In the current report we presented a 64-year-old HCV-infected patient who was a previous treatment relapser with IL28B minor genotype. Despite 8-week treatment of simeprevir with PEG-IFN α-2a plus ribavirin, she achieved SVR at 24 weeks after the end of treatment, providing support for the strong effects of simeprevir on HCV replication [6]. Our case also points out the possibility of the combination of simeprevir with PEG-IFN α-2a plus ribavirin leading to liver injury without hyperbilirubinemia, as liver dysfunction improved immediately after stopping this treatment and other causes were excluded, despite there being no overt signs of drug-induced injury, such as eosinophilia. According to the patient's decision, we did not perform a liver biopsy.

During the treatment of PEG-IFN α-2a plus ribavirin, despite HCV RNA negativity, a transient elevation in ALT levels was observed, although the ALT levels were <200 IU/l in most reports [9]. Acute exacerbation with elevation of ALT levels was occasionally observed during the course of chronic hepatitis C, but these were improved in most cases if SVR was achieved by antiviral treatment. It is also known that HCV is a rare cause of acute liver failure [10].

In Japan, the HCV NS3/4A inhibitor telaprevir with PEG-IFN α-2b plus ribavirin was approved in 2011 and in 2014 for HCV genotype 1 and 2 infection, respectively. Despite adverse events including dermatological side effects, telaprevir improved SVR rates in HCV-infected patients. One of the second-wave first-generation HCV NS3/4A inhibitors, simeprevir, together with PEG-IFN plus ribavirin, was also approved in 2013 for HCV genotype 1 infection in Japan. Compared to telaprevir, the adverse events of simeprevir with PEG-IFN plus ribavirin have become less. It has been reported that they are fairly similar to those of PEG-IFN plus ribavirin therapy, although hyperbilirubinemia without ALT elevation is occasionally observed.

In general, a mild, isolated and reversible increase in serum bilirubin was reported in patients treated with simeprevir, and bilirubin returned to baseline levels promptly after patients had completed the simeprevir regimen [6]. Hyperbilirubinemia was pronounced with simeprevir 150 mg daily [6], although we used simeprevir 100 mg daily in Japan. Fried et al. [6] reported that there were no concomitant increases in serum ALT or alkaline phosphatase associated with bilirubin elevations in the PILLAR study.

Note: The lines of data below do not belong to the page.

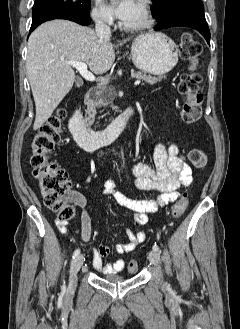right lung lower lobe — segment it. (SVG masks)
<instances>
[{"label":"right lung lower lobe","instance_id":"98d812e1","mask_svg":"<svg viewBox=\"0 0 240 329\" xmlns=\"http://www.w3.org/2000/svg\"><path fill=\"white\" fill-rule=\"evenodd\" d=\"M32 15L33 20L30 32H32L41 23L52 19L71 20L81 25H88L91 21L90 15L58 9H38L33 11Z\"/></svg>","mask_w":240,"mask_h":329}]
</instances>
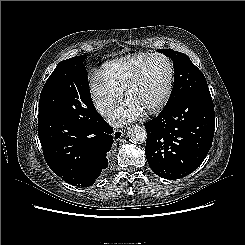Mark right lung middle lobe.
<instances>
[{
  "instance_id": "right-lung-middle-lobe-1",
  "label": "right lung middle lobe",
  "mask_w": 245,
  "mask_h": 245,
  "mask_svg": "<svg viewBox=\"0 0 245 245\" xmlns=\"http://www.w3.org/2000/svg\"><path fill=\"white\" fill-rule=\"evenodd\" d=\"M86 55L58 63L39 100V118H59L85 124L96 110L89 90ZM38 118V119H39Z\"/></svg>"
}]
</instances>
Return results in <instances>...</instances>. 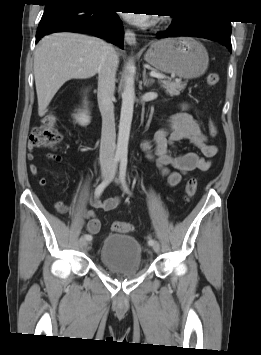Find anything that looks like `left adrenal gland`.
Wrapping results in <instances>:
<instances>
[{"label":"left adrenal gland","instance_id":"1","mask_svg":"<svg viewBox=\"0 0 261 355\" xmlns=\"http://www.w3.org/2000/svg\"><path fill=\"white\" fill-rule=\"evenodd\" d=\"M153 83H154V80L147 78L146 69H144V71H143V86L149 88L152 86Z\"/></svg>","mask_w":261,"mask_h":355}]
</instances>
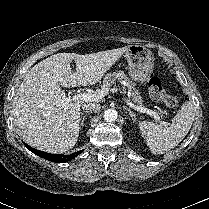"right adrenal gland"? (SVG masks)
<instances>
[{
    "mask_svg": "<svg viewBox=\"0 0 209 209\" xmlns=\"http://www.w3.org/2000/svg\"><path fill=\"white\" fill-rule=\"evenodd\" d=\"M89 114V112L88 111H84V112H82L81 113V115H84V116H82L81 118H80V128H81V126H83L84 125V121H85V119H86V115H88Z\"/></svg>",
    "mask_w": 209,
    "mask_h": 209,
    "instance_id": "2a0ac1e0",
    "label": "right adrenal gland"
}]
</instances>
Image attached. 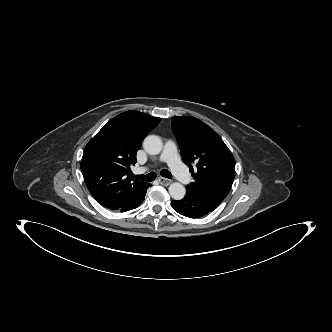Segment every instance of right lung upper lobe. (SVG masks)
Instances as JSON below:
<instances>
[{"mask_svg":"<svg viewBox=\"0 0 332 332\" xmlns=\"http://www.w3.org/2000/svg\"><path fill=\"white\" fill-rule=\"evenodd\" d=\"M161 119L127 111L110 120L86 145L81 171L95 200L106 208L119 207L148 183L133 181L131 166L145 136Z\"/></svg>","mask_w":332,"mask_h":332,"instance_id":"right-lung-upper-lobe-1","label":"right lung upper lobe"}]
</instances>
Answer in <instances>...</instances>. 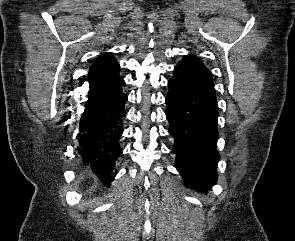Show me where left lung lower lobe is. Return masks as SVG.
<instances>
[{
	"label": "left lung lower lobe",
	"instance_id": "obj_1",
	"mask_svg": "<svg viewBox=\"0 0 295 241\" xmlns=\"http://www.w3.org/2000/svg\"><path fill=\"white\" fill-rule=\"evenodd\" d=\"M168 86L166 117L175 141L176 168L187 187L207 192L217 179V100L176 74Z\"/></svg>",
	"mask_w": 295,
	"mask_h": 241
}]
</instances>
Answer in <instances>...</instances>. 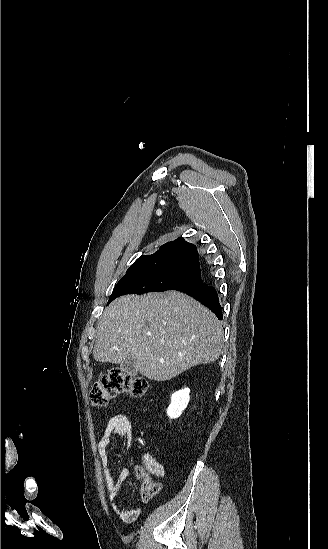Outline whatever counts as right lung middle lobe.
<instances>
[{"label":"right lung middle lobe","instance_id":"right-lung-middle-lobe-1","mask_svg":"<svg viewBox=\"0 0 328 549\" xmlns=\"http://www.w3.org/2000/svg\"><path fill=\"white\" fill-rule=\"evenodd\" d=\"M206 285L201 276L160 269L130 270L118 281L109 299L125 294H143L147 292H163L167 290L186 291Z\"/></svg>","mask_w":328,"mask_h":549}]
</instances>
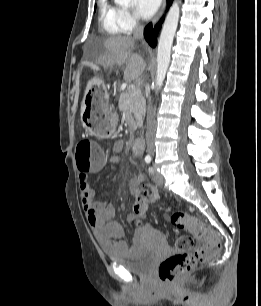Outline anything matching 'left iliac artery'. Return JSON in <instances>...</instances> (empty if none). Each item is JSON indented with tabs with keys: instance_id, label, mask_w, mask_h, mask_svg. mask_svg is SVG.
Wrapping results in <instances>:
<instances>
[{
	"instance_id": "left-iliac-artery-1",
	"label": "left iliac artery",
	"mask_w": 261,
	"mask_h": 306,
	"mask_svg": "<svg viewBox=\"0 0 261 306\" xmlns=\"http://www.w3.org/2000/svg\"><path fill=\"white\" fill-rule=\"evenodd\" d=\"M150 172H152V168H149Z\"/></svg>"
}]
</instances>
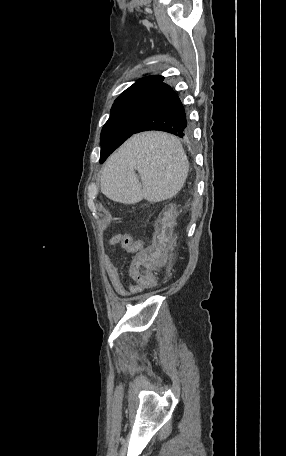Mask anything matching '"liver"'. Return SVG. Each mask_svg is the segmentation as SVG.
Segmentation results:
<instances>
[{"mask_svg": "<svg viewBox=\"0 0 286 456\" xmlns=\"http://www.w3.org/2000/svg\"><path fill=\"white\" fill-rule=\"evenodd\" d=\"M188 171L180 140L168 133L149 131L128 139L109 158L100 188L106 197L119 203L135 204L142 199L155 203L177 195Z\"/></svg>", "mask_w": 286, "mask_h": 456, "instance_id": "6515ba94", "label": "liver"}]
</instances>
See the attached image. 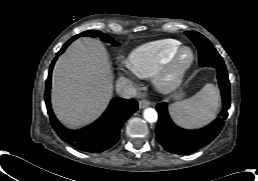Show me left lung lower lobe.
Masks as SVG:
<instances>
[{"instance_id": "obj_1", "label": "left lung lower lobe", "mask_w": 258, "mask_h": 181, "mask_svg": "<svg viewBox=\"0 0 258 181\" xmlns=\"http://www.w3.org/2000/svg\"><path fill=\"white\" fill-rule=\"evenodd\" d=\"M218 83L222 94L223 109L219 118L208 126L198 130H185L176 126L169 117L166 103H160L156 109L159 114L156 135L166 151L174 154H190L209 144L221 131L230 106V82L226 67H217Z\"/></svg>"}]
</instances>
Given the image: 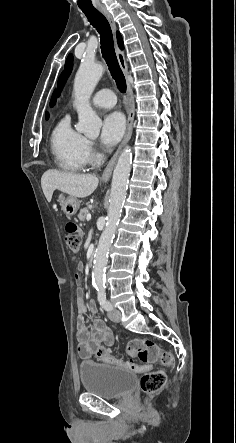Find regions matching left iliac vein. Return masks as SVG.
<instances>
[{"instance_id":"left-iliac-vein-1","label":"left iliac vein","mask_w":236,"mask_h":443,"mask_svg":"<svg viewBox=\"0 0 236 443\" xmlns=\"http://www.w3.org/2000/svg\"><path fill=\"white\" fill-rule=\"evenodd\" d=\"M108 317L111 321L118 323L121 320V313L119 310L113 309L108 312Z\"/></svg>"}]
</instances>
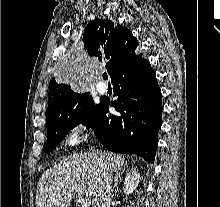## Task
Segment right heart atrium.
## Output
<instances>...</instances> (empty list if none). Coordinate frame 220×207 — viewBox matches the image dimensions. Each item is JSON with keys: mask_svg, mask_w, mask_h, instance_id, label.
<instances>
[{"mask_svg": "<svg viewBox=\"0 0 220 207\" xmlns=\"http://www.w3.org/2000/svg\"><path fill=\"white\" fill-rule=\"evenodd\" d=\"M89 133L88 125L84 120H76L68 129L64 143L66 146L74 147L78 145Z\"/></svg>", "mask_w": 220, "mask_h": 207, "instance_id": "d8ad5b80", "label": "right heart atrium"}]
</instances>
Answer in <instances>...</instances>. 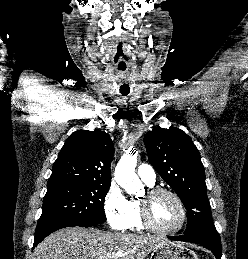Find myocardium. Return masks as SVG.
<instances>
[{"label":"myocardium","mask_w":248,"mask_h":259,"mask_svg":"<svg viewBox=\"0 0 248 259\" xmlns=\"http://www.w3.org/2000/svg\"><path fill=\"white\" fill-rule=\"evenodd\" d=\"M160 195H168L171 198H173L177 205L180 208L181 211V220L179 225L171 230H163L159 228L153 218H152V213H151V204L154 198ZM140 214H141V219L143 224L147 229H149L152 232H155L159 235L163 236H172L180 232L186 221H187V209L182 201V199L179 197L178 194H176L174 191L162 188V187H152L149 188L145 194V196L140 200Z\"/></svg>","instance_id":"f54148a6"}]
</instances>
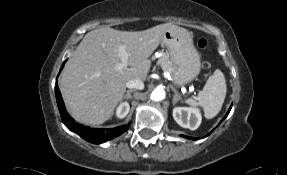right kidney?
I'll return each mask as SVG.
<instances>
[{"label": "right kidney", "instance_id": "1", "mask_svg": "<svg viewBox=\"0 0 287 175\" xmlns=\"http://www.w3.org/2000/svg\"><path fill=\"white\" fill-rule=\"evenodd\" d=\"M129 110H130L129 103L127 102L121 103L116 110L117 118L120 119L124 118L128 114Z\"/></svg>", "mask_w": 287, "mask_h": 175}]
</instances>
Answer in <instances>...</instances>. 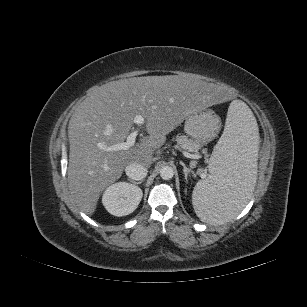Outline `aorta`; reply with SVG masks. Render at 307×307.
<instances>
[{
	"label": "aorta",
	"instance_id": "1",
	"mask_svg": "<svg viewBox=\"0 0 307 307\" xmlns=\"http://www.w3.org/2000/svg\"><path fill=\"white\" fill-rule=\"evenodd\" d=\"M174 175V170L172 167L170 166H163L161 169H160V176L162 179L164 180H169L173 177Z\"/></svg>",
	"mask_w": 307,
	"mask_h": 307
}]
</instances>
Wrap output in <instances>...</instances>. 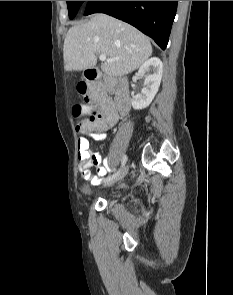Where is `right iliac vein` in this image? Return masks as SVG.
<instances>
[{
    "instance_id": "obj_1",
    "label": "right iliac vein",
    "mask_w": 233,
    "mask_h": 295,
    "mask_svg": "<svg viewBox=\"0 0 233 295\" xmlns=\"http://www.w3.org/2000/svg\"><path fill=\"white\" fill-rule=\"evenodd\" d=\"M128 169H129V167H128V165H127V166H125V167L123 168V170H122L117 176H115L114 178H112V179H108V178H106V179L103 181L104 186H111V185L117 183L118 181L122 180V179L124 178V176L127 174Z\"/></svg>"
}]
</instances>
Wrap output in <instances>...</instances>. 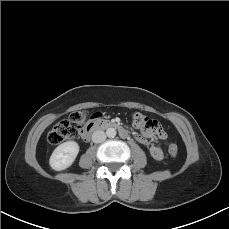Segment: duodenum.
Segmentation results:
<instances>
[{"mask_svg": "<svg viewBox=\"0 0 229 229\" xmlns=\"http://www.w3.org/2000/svg\"><path fill=\"white\" fill-rule=\"evenodd\" d=\"M106 128L117 129L119 131L120 135L124 138H126L128 136L126 129L122 125H120L116 122H113V121H108V120H104V119H97V120L91 122L87 126L84 137L87 140L91 136L92 133H94L100 129H106Z\"/></svg>", "mask_w": 229, "mask_h": 229, "instance_id": "duodenum-1", "label": "duodenum"}]
</instances>
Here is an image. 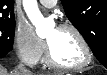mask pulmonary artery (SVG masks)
I'll return each instance as SVG.
<instances>
[{"label": "pulmonary artery", "mask_w": 107, "mask_h": 75, "mask_svg": "<svg viewBox=\"0 0 107 75\" xmlns=\"http://www.w3.org/2000/svg\"><path fill=\"white\" fill-rule=\"evenodd\" d=\"M39 2L47 8H52L56 5L57 0H40Z\"/></svg>", "instance_id": "1"}]
</instances>
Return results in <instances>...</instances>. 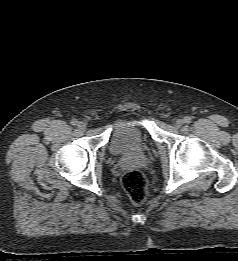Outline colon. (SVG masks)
I'll use <instances>...</instances> for the list:
<instances>
[{
	"instance_id": "colon-1",
	"label": "colon",
	"mask_w": 238,
	"mask_h": 261,
	"mask_svg": "<svg viewBox=\"0 0 238 261\" xmlns=\"http://www.w3.org/2000/svg\"><path fill=\"white\" fill-rule=\"evenodd\" d=\"M122 186L134 205H140L147 195V182L139 170H129L122 177Z\"/></svg>"
}]
</instances>
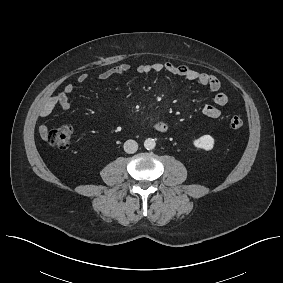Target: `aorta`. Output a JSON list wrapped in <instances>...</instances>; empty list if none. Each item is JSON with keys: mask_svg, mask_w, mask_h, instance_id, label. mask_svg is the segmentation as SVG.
<instances>
[{"mask_svg": "<svg viewBox=\"0 0 283 283\" xmlns=\"http://www.w3.org/2000/svg\"><path fill=\"white\" fill-rule=\"evenodd\" d=\"M156 146V143H155V140L154 139H151V138H148L144 141V147L147 149V150H152L154 149Z\"/></svg>", "mask_w": 283, "mask_h": 283, "instance_id": "762f6f07", "label": "aorta"}]
</instances>
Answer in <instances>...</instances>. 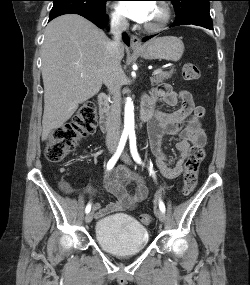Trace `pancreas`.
<instances>
[{
	"label": "pancreas",
	"instance_id": "obj_1",
	"mask_svg": "<svg viewBox=\"0 0 250 285\" xmlns=\"http://www.w3.org/2000/svg\"><path fill=\"white\" fill-rule=\"evenodd\" d=\"M174 73V70H171V71H162L157 74V75H154L153 77L150 78V81H151V84L152 85H157V84H160L166 80H168L172 74Z\"/></svg>",
	"mask_w": 250,
	"mask_h": 285
}]
</instances>
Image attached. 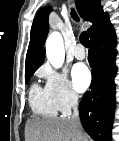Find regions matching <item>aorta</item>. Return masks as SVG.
Here are the masks:
<instances>
[{
  "mask_svg": "<svg viewBox=\"0 0 119 141\" xmlns=\"http://www.w3.org/2000/svg\"><path fill=\"white\" fill-rule=\"evenodd\" d=\"M46 56L50 64L60 68L65 59V50L62 36L58 32H52L46 41Z\"/></svg>",
  "mask_w": 119,
  "mask_h": 141,
  "instance_id": "762f6f07",
  "label": "aorta"
}]
</instances>
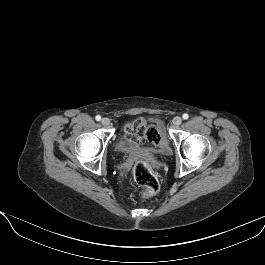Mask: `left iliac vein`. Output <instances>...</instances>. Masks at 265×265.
I'll return each mask as SVG.
<instances>
[{
    "mask_svg": "<svg viewBox=\"0 0 265 265\" xmlns=\"http://www.w3.org/2000/svg\"><path fill=\"white\" fill-rule=\"evenodd\" d=\"M182 123V118L179 116L174 117L173 124L174 126H179Z\"/></svg>",
    "mask_w": 265,
    "mask_h": 265,
    "instance_id": "1",
    "label": "left iliac vein"
}]
</instances>
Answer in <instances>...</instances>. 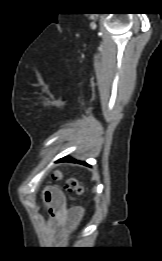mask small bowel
<instances>
[{"instance_id":"c3829d8e","label":"small bowel","mask_w":162,"mask_h":261,"mask_svg":"<svg viewBox=\"0 0 162 261\" xmlns=\"http://www.w3.org/2000/svg\"><path fill=\"white\" fill-rule=\"evenodd\" d=\"M45 199L48 204V212L51 225L54 229L67 232L72 229L74 223L79 219L81 210H73L68 213L64 195L56 188L46 191Z\"/></svg>"}]
</instances>
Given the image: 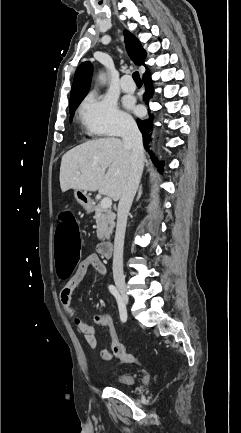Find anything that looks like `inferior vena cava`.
I'll return each mask as SVG.
<instances>
[{"mask_svg":"<svg viewBox=\"0 0 241 433\" xmlns=\"http://www.w3.org/2000/svg\"><path fill=\"white\" fill-rule=\"evenodd\" d=\"M124 145L131 150V172L127 184L122 192L117 210V225L114 239L113 278L115 281L124 280L123 249L127 225V217L133 199L137 192L144 165V147L142 134L135 121H126L122 130Z\"/></svg>","mask_w":241,"mask_h":433,"instance_id":"1","label":"inferior vena cava"}]
</instances>
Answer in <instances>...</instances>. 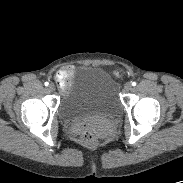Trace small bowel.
Returning <instances> with one entry per match:
<instances>
[{
  "label": "small bowel",
  "instance_id": "small-bowel-1",
  "mask_svg": "<svg viewBox=\"0 0 183 183\" xmlns=\"http://www.w3.org/2000/svg\"><path fill=\"white\" fill-rule=\"evenodd\" d=\"M58 74L64 75L66 77V87L62 88L63 90L67 89L70 84L71 76L73 74V70L71 68H65L61 70Z\"/></svg>",
  "mask_w": 183,
  "mask_h": 183
}]
</instances>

In the present report, despite a strong antiviral effect of simeprevir, we observed liver injury during the simeprevir with PEG-IFN α-2a plus ribavirin treatment, supporting a previous report that simeprevir may cause liver injury in patients with cirrhosis, leading to hepatic decompensation [8]. In our case, drug-induced liver injury caused by PEG-IFN α-2a could not be completely ruled out, although the previous use of PEG-IFN α-2b had not caused liver injury.

In conclusion, to avoid serious results from adverse events, careful attention and follow-up are necessary in the clinical use of protease inhibitors for HCV-infected patients, and especially for those with advanced hepatic fibrosis. Until newer, safer, direct-acting antivirals against HCV, including HCV NS3/4A inhibitors, are introduced, we need to pay strict attention to these matters in the use of direct-acting antivirals against HCV.

Disclosure Statement

Tatsuo Kanda received lecture fees from Chugai Pharmaceutical, MSD, Tanabe-Mitsubishi, Ajinomoto, Bristol-Myers Squibb, Daiichi-Sankyo, Janssen Pharmaceutical and GlaxoSmithKline. Makoto Arai received lecture fees from Chugai Pharmaceutical, Eisai, AstraZeneca, Daiichi Sankyo and Tsumura. Osamu Yokosuka received grant support from Chugai Pharmaceutical, Bayer, MSD, Daiichi-Sankyo, Tanabe-Mitsubishi, Bristol-Myers Squibb, Taiho Pharmaceutical and Gilead Sciences. The other authors declare that they have no conflict of interests regarding the publication of this paper.